Provisional ballot voters - heavily Democratic and pro-levy - pushed Imagination Station's 0.17-mill levy renewal request from the "defeated" to the "approved" column Monday when the Lucas County Board of Elections certified the Nov. 6 election results.
More than 9,000 ballots, made up primarily of provisional ballots, that were not counted on Election Day were added to the official count. That reversed the levy's 1,075-vote deficit to a 306-vote victory.
The levy costs the owner of a $100,000 home in Lucas County $5.21 a year.
"This is wonderful to have this type of support," said Lori Hauser, chief executive officer of the science museum formerly known as COSI, after the elections board certified the election results. "It helps us planning out longer what kind of exhibits we can bring in. Right now we're very pleased with the support we have coming in."
She thanked the elections board for the process, the outcome of which was not unexpected. Provisional votes have a history of trending Democratic and pro-levy.
The levy will generate about $1.1 million a year for five years, beginning after the museum's current levy expires at the end of 2013. Public funding represents about 40 percent of the science center’s $3 million annual operating budget, with other revenue coming from admissions, memberships, a retail store, a restaurant, and private fund-raising.
The final tally for the museum levy was 98,538 to 98,232, a difference of 306 votes, or 50.08 percent to 49.92 percent. Of the 7,715 new votes that were counted toward the Imagination Station issue, 59 percent were in support of the levy. That compares with 49.7 percent of the vote counted on Election Day.
The downtown science center, formerly called COSI, closed in 2007 amid funding challenges and after two failed levy attempts. It reopened in October, 2009, under the name Imagination Station after voters in 2008 approved the existing levy.
Because the difference is less than one-half of 1 percent of the total votes cast, an automatic recount of 5 percent of the total vote is required under state law. The board will meet Wednesday to select precincts randomly for the recount, which will be held 9 a.m., Dec. 6.
Republican elections board member Jon Stainbrook said automatic recounts rarely change the outcome of an election. The Imagination Station levy was the only issue out of 55 races and issues on the Nov. 6 ballot in which the final outcome was reversed.

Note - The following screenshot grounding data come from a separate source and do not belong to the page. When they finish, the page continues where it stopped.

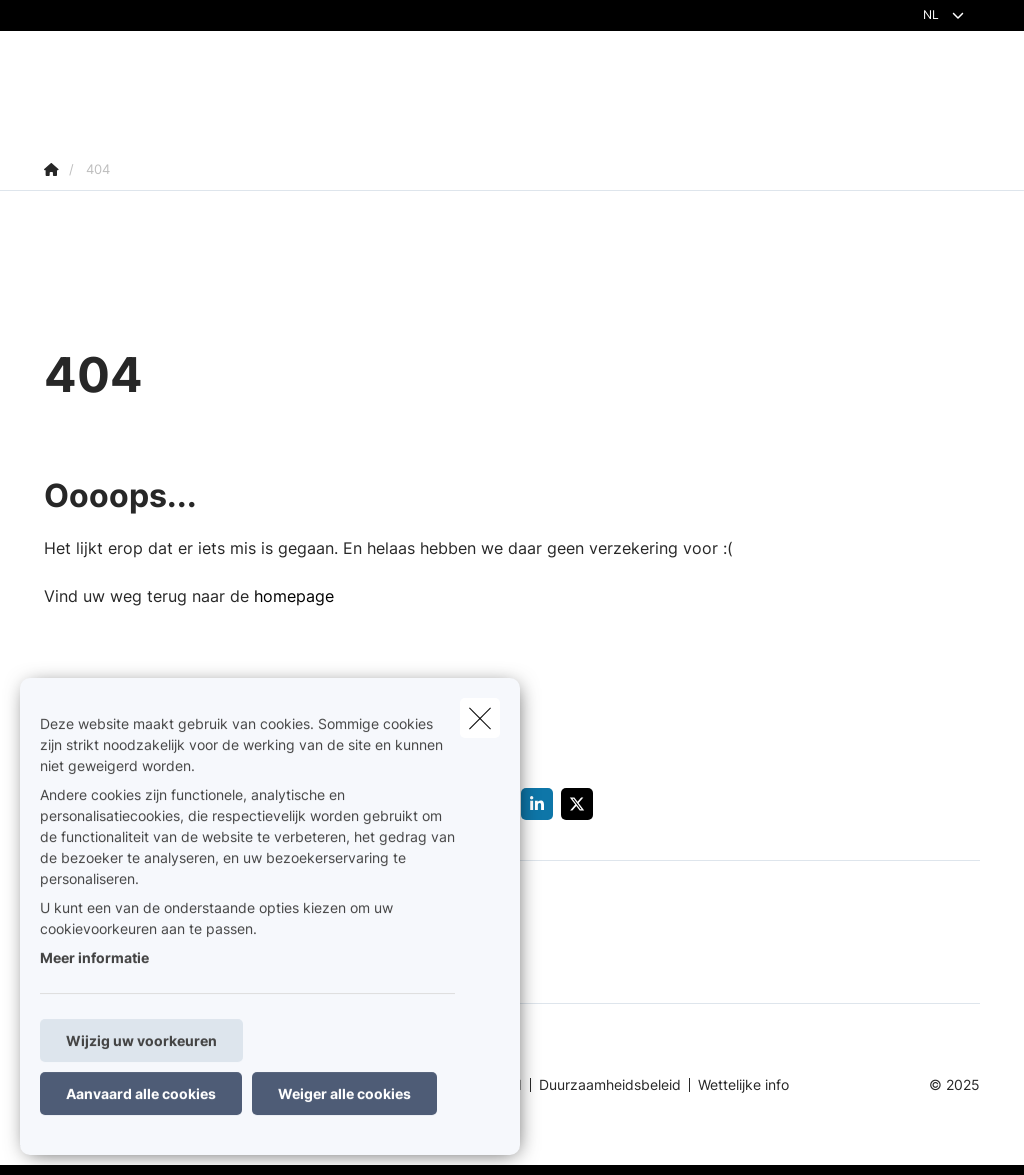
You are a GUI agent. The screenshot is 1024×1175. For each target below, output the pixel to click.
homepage (294, 596)
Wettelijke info (743, 1085)
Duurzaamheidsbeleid (610, 1085)
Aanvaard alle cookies (141, 1093)
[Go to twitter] (581, 804)
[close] (480, 718)
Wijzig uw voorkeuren (141, 1040)
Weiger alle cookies (344, 1093)
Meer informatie (94, 957)
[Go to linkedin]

In all, 9,496 votes were added to complete the Lucas County vote count for a total turnout of 211,824 voters out of 310,123 registered voters, or 68.3 percent. That compared with 221,905 voters in 2008, or 70 percent of the registered voters that year.
A close race for Lucas County Common Pleas judge got farther apart with the additional ballots. Incumbent Democrat Myron Duhart beat Republican Kenneth Phillips with 51.27 percent, up from 51.08 percent.
Of 8,396 provisional votes added in the 2012 presidential contest, 79.3 percent went for Democratic President Barack Obama in his successful bid for re-election, and 18.9 percent went to Republican Mitt Romney. The additional votes brought Mr. Obama's victory in Lucas County to 64.8 percent to 33.2 percent.
Provisional voters also favored every levy request on the Lucas County ballot. In addition to the 8,440 provisional ballots there were late-arriving absentee voter ballots and paper ballots that were damaged and could not be scanned. Those ballots were remade by the four-member board, made up of two Democrats and two Republicans, and then scanned.